As cases surge worldwide – there have been at least 80,000 global cases confirmed and more than 2,800 people have died – so too have calls to NHS 111, which has become the front line for coronavirus.

In the UK, 17 cases have been confirmed as of 28 February. While the figures are still relatively small, health secretary Matt Hancock said the government is expecting further cases in the UK. There are even concerns it could take just 72 hours for an outbreak the size of Italy’s to take hold here on home soil.

But what can you actually expect when you call NHS 111 if you feel unwell and believe it might be coronavirus? And how quickly can you get tested?

The service is automated to begin with and will take you through a series of steps to determine whether you need further help. You will be asked whether you’ve been out of the UK in the past 14 days or have come into contact with someone with a confirmed case of Covid-19.

A series of automated steps follows. If you’ve returned from one of the places severely impacted by coronavirus (such as China, Iran and the group of towns on lockdown in northern Italy); are displaying symptoms – a cough, high temperature or shortness of breath; or have come into contact with someone with the virus, you should be put through to a call handler who can offer advice.

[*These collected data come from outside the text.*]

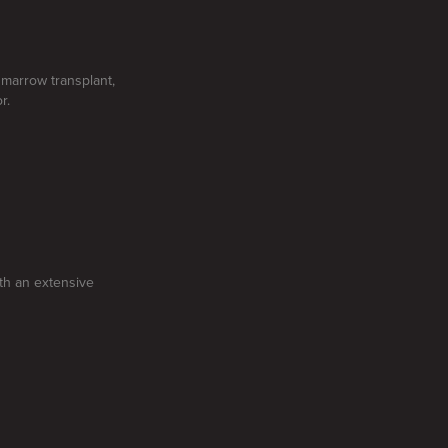
e marrow transplant,
r.
ith an extensive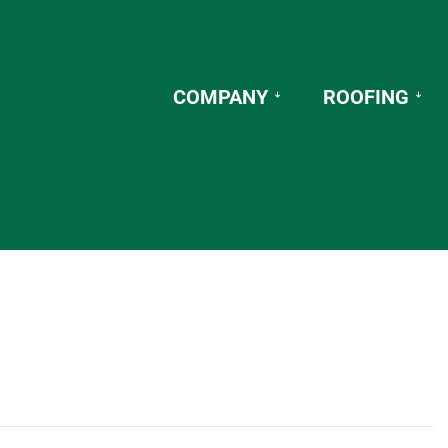
COMPANY
ROOFING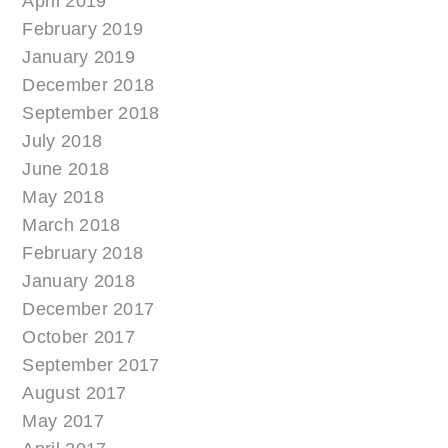
April 2019
February 2019
January 2019
December 2018
September 2018
July 2018
June 2018
May 2018
March 2018
February 2018
January 2018
December 2017
October 2017
September 2017
August 2017
May 2017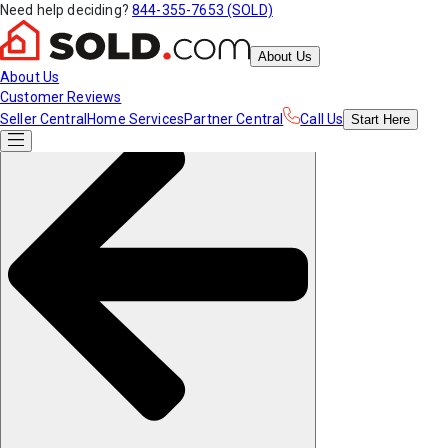
Need help deciding?
844-355-7653 (SOLD)
About Us
About Us
Customer Reviews
Seller Central
Home Services
Partner Central
Call Us
Start
Here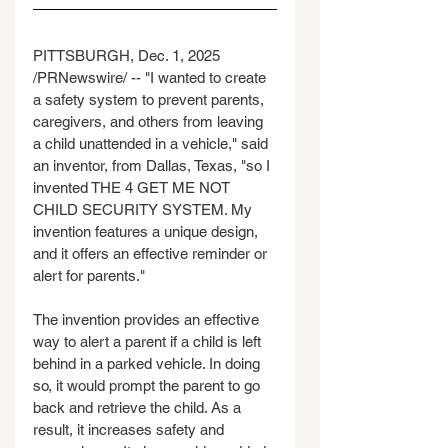
PITTSBURGH, Dec. 1, 2025 
/PRNewswire/ -- "I wanted to create 
a safety system to prevent parents, 
caregivers, and others from leaving 
a child unattended in a vehicle," said 
an inventor, from Dallas, Texas, "so I 
invented THE 4 GET ME NOT 
CHILD SECURITY SYSTEM. My 
invention features a unique design, 
and it offers an effective reminder or 
alert for parents."
The invention provides an effective 
way to alert a parent if a child is left 
behind in a parked vehicle. In doing 
so, it would prompt the parent to go 
back and retrieve the child. As a 
result, it increases safety and 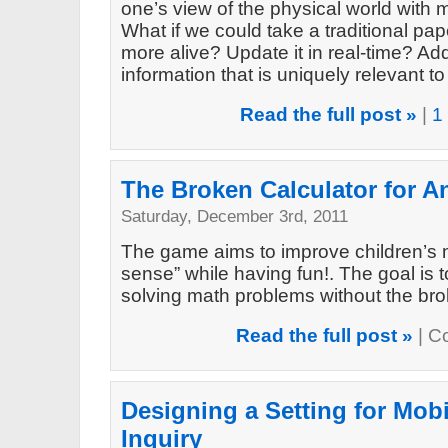
one’s view of the physical world with m
What if we could take a traditional pa
more alive? Update it in real-time? A
information that is uniquely relevant t
Read the full post »
|
1
The Broken Calculator for A
Saturday, December 3rd, 2011
The game aims to improve children’s 
sense” while having fun!. The goal is t
solving math problems without the br
Read the full post »
|
C
Designing a Setting for Mob
Inquiry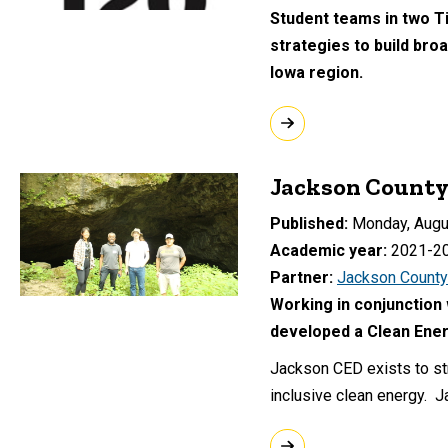
Student teams in two T
strategies to build br
Iowa region.
Jackson County
Published
Monday, Augu
Academic year
2021-2
Partner
Jackson County
Working in conjunction 
developed a Clean Ener
Jackson CED exists to st
inclusive clean energy. 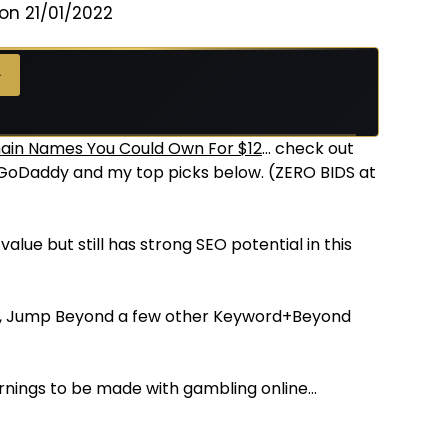
on 21/01/2022
→
in Names You Could Own For $12
… check out
t GoDaddy and my top picks below. (ZERO BIDS at
alue but still has strong SEO potential in this
d, Jump Beyond a few other Keyword+Beyond
arnings to be made with gambling online…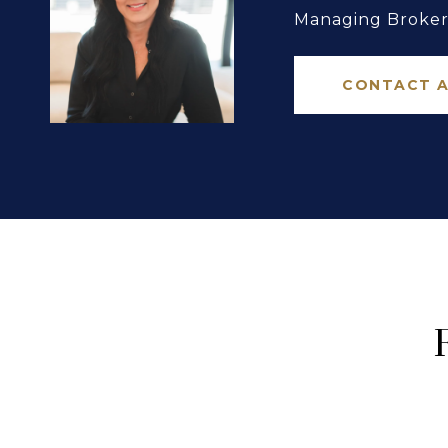
Managing Broker 
CONTACT 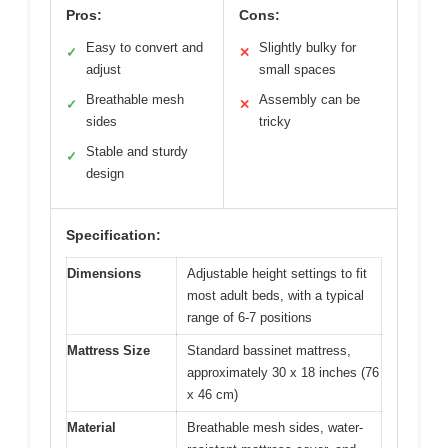
Pros:
Cons:
Easy to convert and
Slightly bulky for
✓
✕
adjust
small spaces
Breathable mesh
Assembly can be
✓
✕
sides
tricky
Stable and sturdy
✓
design
Specification:
Dimensions
Adjustable height settings to fit
most adult beds, with a typical
range of 6-7 positions
Mattress Size
Standard bassinet mattress,
approximately 30 x 18 inches (76
x 46 cm)
Material
Breathable mesh sides, water-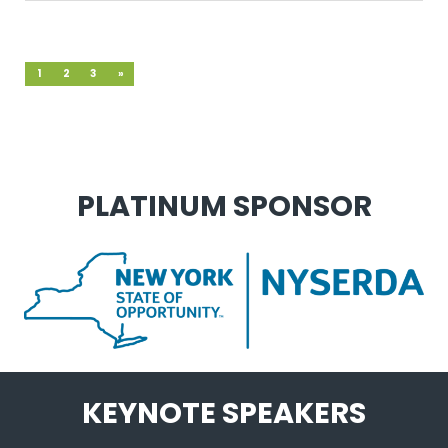
1
2
3
»
PLATINUM SPONSOR
KEYNOTE SPEAKERS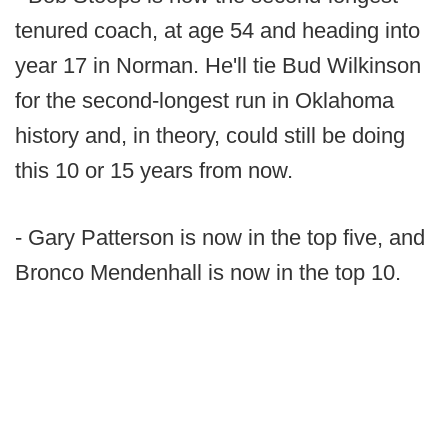
tenured coach, at age 54 and heading into
year 17 in Norman. He'll tie Bud Wilkinson
for the second-longest run in Oklahoma
history and, in theory, could still be doing
this 10 or 15 years from now.
- Gary Patterson is now in the top five, and
Bronco Mendenhall is now in the top 10.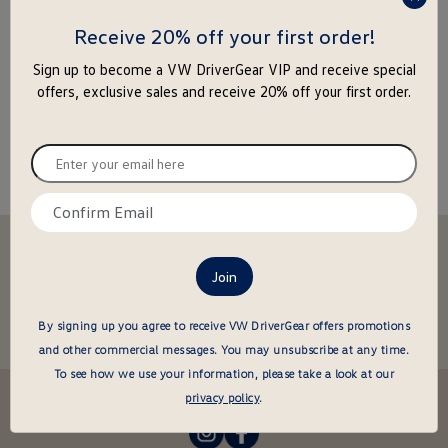
press
enter
Receive 20% off your first order!
to
Sign up to become a VW DriverGear VIP and receive special
close
offers, exclusive sales and receive 20% off your first order.
the
popu
Enter
your
email
Confirm
here
email
Stay in the driver's seat
here
undefined
Be the first to know about new arrivals and special offers
undefined
Enter
By signing up you agree to receive VW DriverGear offers promotions
your
and other commercial messages.
You may unsubscribe at any time.
email
To see how we use your information, please take a look at our
here
Follow us @VWDriverGear:
privacy policy
.
-
-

The advice will be to ‘self-isolate’ – this means staying at home (ie. not going to work, school or other public areas; and not using public transport or taxis) and avoiding having visitors other than friends or family members who need to carry out errands for you. You may be advised to self-isolate for up to 14 days to stop the virus from spreading.

NHS 111 works on a regional basis, so in the event of an increased demand on a particular region, the extra demand will be re-routed to another region. Call-handlers have been trained to follow carefully designed instructions that satisfy both the travel and symptom criteria, updated as and when necessary following advice from Public Health England (PHE).

What about coronavirus testing?

The NHS call handler should also tell you what the next steps are in regards to testing. At this stage you will be classified as a ‘possible case’. After your details have been recorded and the possibility of needing an immediate emergency response has been eliminated, you will be passed to a clinician for a full assessment and offered appropriate advice on what happens next.

Any callers to NHS 111 deemed eligible for testing are likely to be directed to a community testing location where a health protection team will take samples to test for coronavirus. These may include mucus from the nose, throat or lungs; blood, and a stool sample.

In London, the NHS is also trialling ‘drive through’ coronavirus testing and at-home testing, where NHS staff, including nurses and paramedics, will visit people in their own homes rather than them having to travel.

As it stands, the Department of Health and Social Care (DHSC) and NHS have not issued a set timeframe it is working to when it comes to testing. HuffPost UK has contacted the DHSC for comment on this.